Остатки света над Убочем беззвучно гаснут, и гора пропадает в темно-синей глубине. Гмина Ропа заставляет представить какую-нибудь легенду о затопленном мире, в котором люди, чтобы что-нибудь увидеть, должны излучать собственный свет.

Темнота и время — легкие, невидимые субстанции, обнажающие человеческую хрупкость. Сознание лишь огонек спички на ветру. Душа из страха перед мраком вжимается в тело, а оно, чтобы удостовериться в своем существовании, касается собственной кожи. В общем, под конец остается примитивнейшее из пяти чувств, благодаря которому червь передвигается в земле, а мы можем отделять живое от мертвого, и не более того.

За порогом

Достаточно выйти за порог. Сквозь приоткрытые двери из дома выплывает теплый воздух, запах сигарет, еды, и спокойный аромат последних часов подхватывается ветром, прилетевшим с юга. Вот так жизнь перемешивается с остальным миром, и круг замыкается. Примерно то же происходит и с иными людьми. Летучие растворы их присутствия просачиваются сквозь щелистые окна, сквозь старые стены, сквозь труху брусьев и соединяются с первичным царством элементов. Оксиген, натрий, гидроген, нитроген, феррум… Сначала — спертый воздух изб, потом холодные порывы вара за околицей, потом воздушные массы над Убочем, стратосфера и созвездия, и так до головокружения, когда я глубоко вдыхаю все это в легкие через пару минут после полуночи, — а все уже спят, и им по фигу, что сейчас они циркулируют меж твердым, жидким и газообразным состоянием.

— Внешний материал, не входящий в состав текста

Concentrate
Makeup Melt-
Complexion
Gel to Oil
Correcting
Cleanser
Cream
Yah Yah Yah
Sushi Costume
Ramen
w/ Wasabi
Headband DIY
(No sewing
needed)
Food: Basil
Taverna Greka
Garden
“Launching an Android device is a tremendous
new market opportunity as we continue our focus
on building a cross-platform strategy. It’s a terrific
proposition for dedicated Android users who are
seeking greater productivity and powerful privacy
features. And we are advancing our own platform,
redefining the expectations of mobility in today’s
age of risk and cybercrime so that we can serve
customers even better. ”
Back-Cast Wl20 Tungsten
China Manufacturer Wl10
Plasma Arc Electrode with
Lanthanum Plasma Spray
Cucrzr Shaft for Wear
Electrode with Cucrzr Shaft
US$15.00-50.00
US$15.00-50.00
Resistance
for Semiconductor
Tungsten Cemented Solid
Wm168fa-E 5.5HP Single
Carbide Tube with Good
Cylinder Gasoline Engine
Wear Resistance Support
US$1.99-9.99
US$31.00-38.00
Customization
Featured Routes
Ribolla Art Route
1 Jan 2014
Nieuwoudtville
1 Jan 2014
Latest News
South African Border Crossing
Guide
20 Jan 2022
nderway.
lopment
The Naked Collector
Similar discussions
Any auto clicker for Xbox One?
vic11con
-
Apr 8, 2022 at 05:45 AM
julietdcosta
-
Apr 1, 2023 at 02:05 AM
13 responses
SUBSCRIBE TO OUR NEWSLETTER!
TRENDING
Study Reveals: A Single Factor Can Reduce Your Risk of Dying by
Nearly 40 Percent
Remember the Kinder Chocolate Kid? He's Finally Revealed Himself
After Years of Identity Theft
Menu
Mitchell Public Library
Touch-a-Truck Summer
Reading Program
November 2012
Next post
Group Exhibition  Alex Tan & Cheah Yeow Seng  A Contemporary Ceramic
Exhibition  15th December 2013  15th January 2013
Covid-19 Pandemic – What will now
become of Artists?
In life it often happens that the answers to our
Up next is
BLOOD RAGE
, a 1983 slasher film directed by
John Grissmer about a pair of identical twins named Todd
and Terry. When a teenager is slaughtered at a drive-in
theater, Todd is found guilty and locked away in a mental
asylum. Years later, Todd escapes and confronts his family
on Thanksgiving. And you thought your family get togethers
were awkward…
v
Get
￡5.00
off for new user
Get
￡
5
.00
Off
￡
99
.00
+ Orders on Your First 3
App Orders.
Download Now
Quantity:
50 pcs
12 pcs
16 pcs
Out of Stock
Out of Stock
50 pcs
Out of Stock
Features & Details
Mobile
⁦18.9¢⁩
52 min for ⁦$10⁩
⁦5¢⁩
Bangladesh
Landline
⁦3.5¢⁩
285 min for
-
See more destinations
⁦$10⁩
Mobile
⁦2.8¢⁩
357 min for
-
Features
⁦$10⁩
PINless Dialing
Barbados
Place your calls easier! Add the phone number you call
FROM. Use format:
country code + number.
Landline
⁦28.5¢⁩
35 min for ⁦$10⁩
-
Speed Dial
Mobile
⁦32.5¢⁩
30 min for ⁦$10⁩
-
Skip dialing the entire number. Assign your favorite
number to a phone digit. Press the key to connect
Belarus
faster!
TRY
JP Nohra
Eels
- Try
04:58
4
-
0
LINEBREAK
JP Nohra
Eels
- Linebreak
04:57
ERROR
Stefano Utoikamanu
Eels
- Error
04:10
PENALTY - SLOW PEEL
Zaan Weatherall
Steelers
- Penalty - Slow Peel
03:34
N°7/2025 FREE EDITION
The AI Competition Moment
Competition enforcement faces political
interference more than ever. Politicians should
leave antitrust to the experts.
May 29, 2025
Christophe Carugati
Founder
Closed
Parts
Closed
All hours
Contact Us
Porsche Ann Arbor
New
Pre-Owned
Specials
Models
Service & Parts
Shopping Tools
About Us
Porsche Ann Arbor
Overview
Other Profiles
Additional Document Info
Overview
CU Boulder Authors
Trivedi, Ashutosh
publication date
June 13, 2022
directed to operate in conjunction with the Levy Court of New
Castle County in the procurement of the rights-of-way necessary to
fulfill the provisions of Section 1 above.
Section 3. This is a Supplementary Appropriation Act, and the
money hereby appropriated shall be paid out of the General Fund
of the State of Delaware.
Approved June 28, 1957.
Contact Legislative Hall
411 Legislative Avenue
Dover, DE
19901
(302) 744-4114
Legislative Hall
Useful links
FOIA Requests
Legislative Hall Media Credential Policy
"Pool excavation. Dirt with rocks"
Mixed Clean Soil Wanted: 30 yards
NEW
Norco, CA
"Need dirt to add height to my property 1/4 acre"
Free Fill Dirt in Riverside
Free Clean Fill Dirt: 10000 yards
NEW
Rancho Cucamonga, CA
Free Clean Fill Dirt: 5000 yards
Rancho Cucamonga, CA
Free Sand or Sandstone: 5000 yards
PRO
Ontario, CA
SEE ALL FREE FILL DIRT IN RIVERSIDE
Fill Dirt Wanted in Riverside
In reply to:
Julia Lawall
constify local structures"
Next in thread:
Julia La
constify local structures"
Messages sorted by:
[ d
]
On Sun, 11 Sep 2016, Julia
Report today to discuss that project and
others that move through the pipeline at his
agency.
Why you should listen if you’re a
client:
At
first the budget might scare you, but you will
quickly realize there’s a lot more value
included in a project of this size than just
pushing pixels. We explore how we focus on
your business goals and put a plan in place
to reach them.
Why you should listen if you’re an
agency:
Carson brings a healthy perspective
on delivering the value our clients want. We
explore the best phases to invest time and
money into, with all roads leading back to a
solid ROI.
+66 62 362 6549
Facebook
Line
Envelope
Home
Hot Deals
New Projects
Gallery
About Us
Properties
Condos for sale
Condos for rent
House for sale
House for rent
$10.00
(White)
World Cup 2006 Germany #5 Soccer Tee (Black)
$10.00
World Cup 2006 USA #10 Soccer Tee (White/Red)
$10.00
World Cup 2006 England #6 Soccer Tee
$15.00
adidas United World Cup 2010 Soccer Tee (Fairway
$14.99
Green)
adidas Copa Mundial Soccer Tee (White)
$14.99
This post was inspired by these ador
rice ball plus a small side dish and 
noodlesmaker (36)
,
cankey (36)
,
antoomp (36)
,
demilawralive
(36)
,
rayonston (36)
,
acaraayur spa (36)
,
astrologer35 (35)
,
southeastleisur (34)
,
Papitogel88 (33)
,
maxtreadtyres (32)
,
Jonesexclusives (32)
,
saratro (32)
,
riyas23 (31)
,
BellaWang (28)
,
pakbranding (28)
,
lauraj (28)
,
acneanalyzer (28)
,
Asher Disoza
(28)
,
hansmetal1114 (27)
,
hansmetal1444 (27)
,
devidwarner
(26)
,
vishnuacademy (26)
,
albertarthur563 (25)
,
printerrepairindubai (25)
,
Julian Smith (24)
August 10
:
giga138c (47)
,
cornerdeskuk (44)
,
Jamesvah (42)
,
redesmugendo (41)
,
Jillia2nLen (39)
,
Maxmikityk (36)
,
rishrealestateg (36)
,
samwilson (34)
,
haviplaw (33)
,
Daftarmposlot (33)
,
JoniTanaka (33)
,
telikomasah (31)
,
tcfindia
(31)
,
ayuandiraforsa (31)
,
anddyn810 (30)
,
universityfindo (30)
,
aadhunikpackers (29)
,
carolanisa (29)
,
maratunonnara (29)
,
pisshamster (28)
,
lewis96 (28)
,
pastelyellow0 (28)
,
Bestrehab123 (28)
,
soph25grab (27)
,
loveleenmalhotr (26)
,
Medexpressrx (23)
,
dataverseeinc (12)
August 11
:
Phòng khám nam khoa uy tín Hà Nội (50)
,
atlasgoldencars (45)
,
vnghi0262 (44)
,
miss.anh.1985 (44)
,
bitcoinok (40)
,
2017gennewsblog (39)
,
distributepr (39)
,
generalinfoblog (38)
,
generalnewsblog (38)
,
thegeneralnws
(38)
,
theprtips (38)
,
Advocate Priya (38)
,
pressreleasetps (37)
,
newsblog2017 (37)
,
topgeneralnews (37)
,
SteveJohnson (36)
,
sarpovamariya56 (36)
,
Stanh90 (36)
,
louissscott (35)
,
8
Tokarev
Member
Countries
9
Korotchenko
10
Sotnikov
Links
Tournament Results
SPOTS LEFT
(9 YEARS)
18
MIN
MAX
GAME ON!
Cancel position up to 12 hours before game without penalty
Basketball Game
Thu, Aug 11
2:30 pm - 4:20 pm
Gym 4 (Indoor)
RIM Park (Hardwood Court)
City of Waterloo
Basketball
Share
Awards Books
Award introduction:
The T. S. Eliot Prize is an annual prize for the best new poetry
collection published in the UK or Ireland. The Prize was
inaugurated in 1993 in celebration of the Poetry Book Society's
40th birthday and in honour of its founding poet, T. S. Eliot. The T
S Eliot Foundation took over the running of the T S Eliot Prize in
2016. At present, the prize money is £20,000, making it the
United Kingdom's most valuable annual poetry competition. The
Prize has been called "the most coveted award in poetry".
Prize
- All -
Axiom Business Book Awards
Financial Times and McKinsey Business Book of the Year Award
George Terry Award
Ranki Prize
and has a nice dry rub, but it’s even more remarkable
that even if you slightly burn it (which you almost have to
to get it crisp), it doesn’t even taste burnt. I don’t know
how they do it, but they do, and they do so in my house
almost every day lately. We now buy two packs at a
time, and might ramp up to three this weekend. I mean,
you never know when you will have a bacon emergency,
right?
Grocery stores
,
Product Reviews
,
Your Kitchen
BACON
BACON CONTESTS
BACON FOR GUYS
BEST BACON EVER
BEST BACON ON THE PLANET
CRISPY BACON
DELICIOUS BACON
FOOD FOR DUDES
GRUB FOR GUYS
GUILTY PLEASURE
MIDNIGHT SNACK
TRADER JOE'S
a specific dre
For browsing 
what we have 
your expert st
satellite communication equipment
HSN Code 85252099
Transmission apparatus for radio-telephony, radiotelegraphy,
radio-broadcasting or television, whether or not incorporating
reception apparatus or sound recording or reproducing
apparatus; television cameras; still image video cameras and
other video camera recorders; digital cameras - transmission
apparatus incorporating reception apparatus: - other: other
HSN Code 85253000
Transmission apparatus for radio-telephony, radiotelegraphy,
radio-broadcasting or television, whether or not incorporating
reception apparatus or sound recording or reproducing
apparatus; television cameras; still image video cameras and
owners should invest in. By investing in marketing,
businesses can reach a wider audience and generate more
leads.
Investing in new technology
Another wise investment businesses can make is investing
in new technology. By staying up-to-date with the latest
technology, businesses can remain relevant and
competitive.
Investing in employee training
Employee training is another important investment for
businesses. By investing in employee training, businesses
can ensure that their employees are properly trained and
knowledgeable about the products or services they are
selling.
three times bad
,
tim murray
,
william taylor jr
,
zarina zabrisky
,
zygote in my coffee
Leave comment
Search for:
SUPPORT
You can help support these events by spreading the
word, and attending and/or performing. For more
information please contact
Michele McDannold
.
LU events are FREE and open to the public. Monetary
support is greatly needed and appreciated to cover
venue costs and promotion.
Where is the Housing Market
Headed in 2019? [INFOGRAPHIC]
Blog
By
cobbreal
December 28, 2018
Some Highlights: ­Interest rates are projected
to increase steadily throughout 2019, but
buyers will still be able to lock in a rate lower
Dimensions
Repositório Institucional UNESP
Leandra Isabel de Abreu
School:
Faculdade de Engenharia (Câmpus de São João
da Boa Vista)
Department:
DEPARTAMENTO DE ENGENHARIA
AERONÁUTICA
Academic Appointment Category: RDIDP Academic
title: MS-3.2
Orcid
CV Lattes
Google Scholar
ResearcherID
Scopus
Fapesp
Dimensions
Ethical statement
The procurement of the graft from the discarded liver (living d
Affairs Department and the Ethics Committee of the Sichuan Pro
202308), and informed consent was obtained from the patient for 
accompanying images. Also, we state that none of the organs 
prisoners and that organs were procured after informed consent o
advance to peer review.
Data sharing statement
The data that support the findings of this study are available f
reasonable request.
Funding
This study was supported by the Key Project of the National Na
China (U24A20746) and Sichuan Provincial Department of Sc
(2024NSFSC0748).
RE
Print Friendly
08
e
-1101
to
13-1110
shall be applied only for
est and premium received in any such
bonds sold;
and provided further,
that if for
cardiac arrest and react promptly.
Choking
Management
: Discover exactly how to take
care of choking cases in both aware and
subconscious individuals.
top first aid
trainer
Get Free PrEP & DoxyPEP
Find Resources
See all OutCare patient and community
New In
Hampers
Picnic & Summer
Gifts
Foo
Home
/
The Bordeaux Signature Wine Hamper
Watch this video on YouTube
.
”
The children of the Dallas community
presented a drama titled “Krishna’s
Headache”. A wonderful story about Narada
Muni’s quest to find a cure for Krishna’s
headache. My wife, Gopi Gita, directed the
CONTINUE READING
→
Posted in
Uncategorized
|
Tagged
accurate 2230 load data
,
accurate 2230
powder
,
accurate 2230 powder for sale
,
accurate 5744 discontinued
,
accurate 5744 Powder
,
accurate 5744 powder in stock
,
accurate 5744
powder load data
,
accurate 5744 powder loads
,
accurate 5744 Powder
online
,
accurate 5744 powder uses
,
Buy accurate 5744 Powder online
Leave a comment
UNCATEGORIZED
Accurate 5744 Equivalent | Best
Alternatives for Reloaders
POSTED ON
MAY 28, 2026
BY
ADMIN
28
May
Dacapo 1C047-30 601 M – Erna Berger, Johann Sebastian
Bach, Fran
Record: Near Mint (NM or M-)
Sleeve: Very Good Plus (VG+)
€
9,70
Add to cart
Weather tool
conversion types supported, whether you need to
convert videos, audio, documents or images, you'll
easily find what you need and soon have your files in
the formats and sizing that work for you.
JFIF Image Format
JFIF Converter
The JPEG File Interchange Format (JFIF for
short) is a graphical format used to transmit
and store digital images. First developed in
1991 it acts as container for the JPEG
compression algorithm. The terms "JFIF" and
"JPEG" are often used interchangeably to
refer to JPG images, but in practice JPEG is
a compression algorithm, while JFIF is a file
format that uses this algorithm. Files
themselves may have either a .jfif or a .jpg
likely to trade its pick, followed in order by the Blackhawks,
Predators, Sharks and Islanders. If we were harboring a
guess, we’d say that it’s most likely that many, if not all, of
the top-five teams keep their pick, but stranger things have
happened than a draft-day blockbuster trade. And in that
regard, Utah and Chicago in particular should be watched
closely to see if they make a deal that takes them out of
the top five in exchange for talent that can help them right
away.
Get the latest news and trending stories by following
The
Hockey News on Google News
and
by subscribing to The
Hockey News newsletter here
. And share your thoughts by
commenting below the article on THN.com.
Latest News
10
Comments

В общем, я выхожу за порог, полнолуние, и видно далеко-далеко, до самого Хелма, хребет которого напоминает зверя, бегущего ровной рысцой, и я знаю, что ничего сверхисключительного не циркулирует по моим венам и не отлагается в моих костях. Феррум, кальций… То же, что в черных скелетах оград, в черепах разрушенных домов на пустыре, в реке подо льдом, в самом льду, изрезанном коньками детворы, с которой обстоит абсолютно так же. И как ни крути, каких умственных сальто ни выделывай, все возвращается к своему изначальному образу, а он переменчив, он выворачивает формы наизнанку и тянет сознание за волосы, чтобы оно отражало все это, словно зеркало.